For the dataset collection, different aspects where taken into consideration in order to guarantee the most variability possible within the recruited voluntary participants. Skin lesions were acquired from subjects with different genders and skin tones, with phototypes varying from I to V. Also, the skin lesions selected had different colors, sizes and shapes as well as presence/absence of hairs or beard. The inclusion of this variability in the dataset aimed also to select features that were able to deal with this variability and therefore more robust and suitable to be used in real life scenario. For a better characterization of this specific dataset, complementary information about the size, shape, border type, color and absence or not of hair for each analyzed skin mole is presented in Table 4, whereas in Figure 2 illustrative examples of skin lesions are depicted.

Table 4

Visual characteristics of the skin moles included in the DermIQA dataset.

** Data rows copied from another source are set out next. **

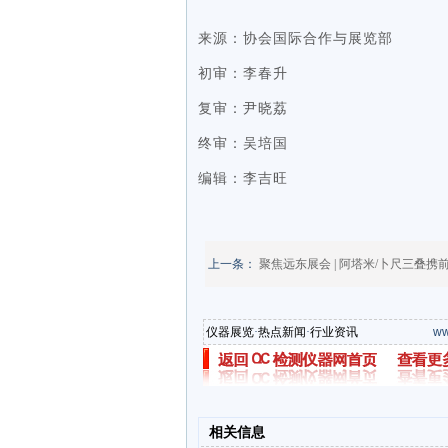
来源：
协会
国际合作与展览部
初审：
李春升
复审：
尹晓荔
终审：吴培国
编辑：李吉旺
上一条：
聚焦远东展会 | 阿塔米/卜尺三叠携
仪器展览
·
热点新闻
·
行业资讯
ww
相关信息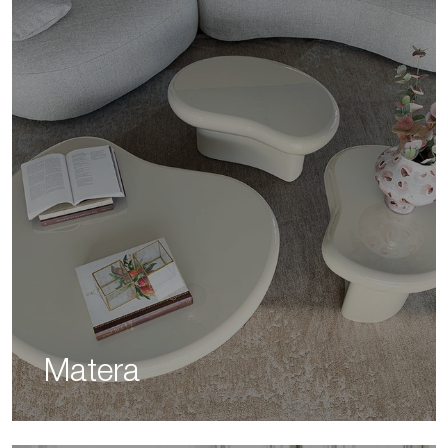
Matera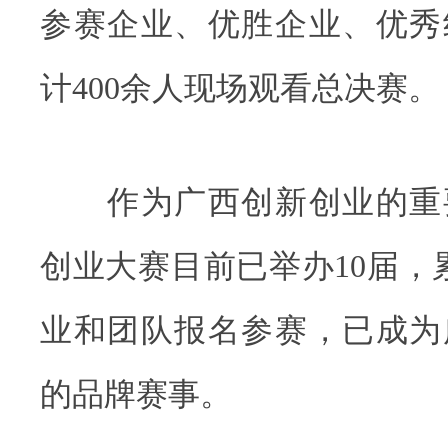
参赛企业、优胜企业、优秀
计400余人现场观看总决赛。
作为广西创新创业的重
创业大赛目前已举办10届，
业和团队报名参赛，已成为
的品牌赛事。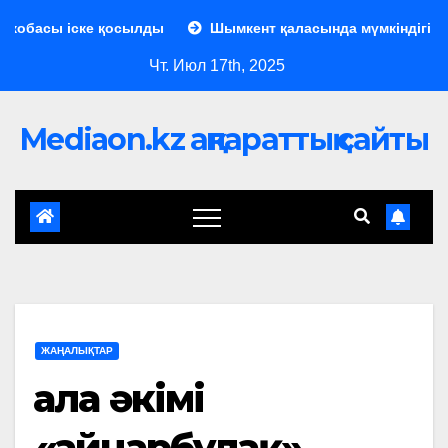
басы іске қосылды
Шымкент қаласында мүмкіндігі шекте
Чт. Июл 17th, 2025
Mediaon.kz ақпараттық сайты
ЖАҢАЛЫҚТАР
Қала әкімі
«Қайнарбұлақ»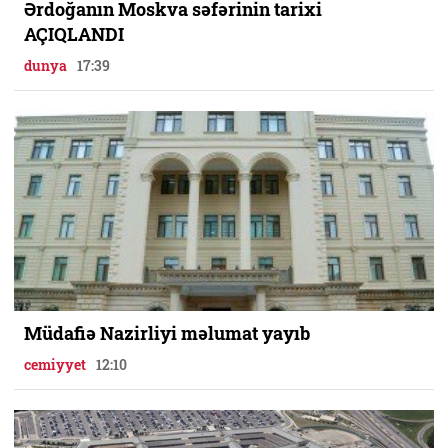
Ərdoğanın Moskva səfərinin tarixi
AÇIQLANDI
dunya
17:39
Müdafiə Nazirliyi məlumat yayıb
cemiyyet
12:10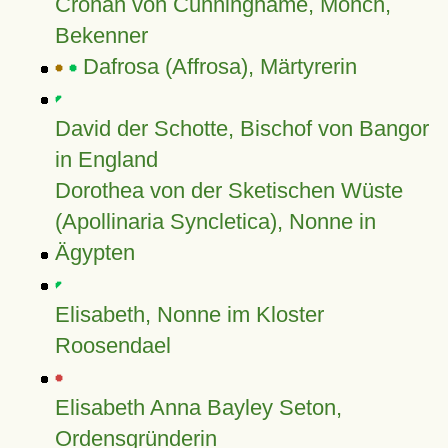
Cronan von Cunninghame, Mönch,
Bekenner
Dafrosa (Affrosa), Märtyrerin
David der Schotte, Bischof von Bangor
in England
Dorothea von der Sketischen Wüste
(Apollinaria Syncletica), Nonne in
Ägypten
Elisabeth, Nonne im Kloster
Roosendael
Elisabeth Anna Bayley Seton,
Ordensgründerin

Subject	Color	Hair	Size	Shape	Border
s1	Light Brown	Yes	Small	Circle	Regular
s2	Light Brown	Yes	Big	Oval	Regular
s3	Brown/Dark Brown	No	Medium	Irregular	Irregular
s4	Black	No	Medium	Circle	Regular
s5	Light Brown	No	Big	Oval	Regular
s6	Brown	Few hairs	Small	Irregular	Irregular
s7	Dark Brown	Few hairs	Medium	Circle	Regular
s8	Brown	Beard	Medium	Oval	Regular
s9	Light Brown	Yes	Small	Oval	Regular
s10	Light Brown and Brown	No	Medium	Irregular	Regular
s11	Dark Brown/Black	Beard	Medium	Oval	Regular
s12	Black	No	Small	Oval	Regular
s13	Light Brown	No	Big	Oval	Regular
s14	Light Brown	Yes	Big	Oval	Regular

Figure 2

Illustrative examples of skin mole present in the DermIQA dataset.

3.1.2. DermArtifacts Dataset

While conducting preliminary experiments, it was observed that some images with no useful information and/or with only lenses artifacts were classified as focused images. Therefore, there was the need to construct a dataset that had both relevant structures as skin moles (with both focused and unfocused examples) and non-relevant structures like artifacts, which served as a basis for building the Artifact Detection module referred previously.

The Dermoscopic Lens Artifacts (DermArtifacts) image dataset is composed of a total of 232 camera preview images—131 skin moles images and 131 images with different backgrounds and/or with lenses artifacts, representing the negative class of interest. The skin mole images were arbitrarily chosen from the DermIQA dataset, whereas the 131 images with artifacts were additionally collected. Some of the smartphones from the ones listed in the Table 2 was used to collect those images with different backgrounds and lens artifacts, since there is less variability in the images (Samsung J5, S6, S7, S8, LG G6, Motorola G5, Nexus 5X and OnePlus 5). Representative examples of lens artifact images are presented in Figure 3.

Figure 3

Illustrative examples of background and artifact images present in the DermArtifacts dataset.

It should be noted that all images on DermArtifacts and DermIQA datasets were annotated by the authors, no dermatology specialist was consulted, and are therefore more prone to human error and subjectivity of the labelling process.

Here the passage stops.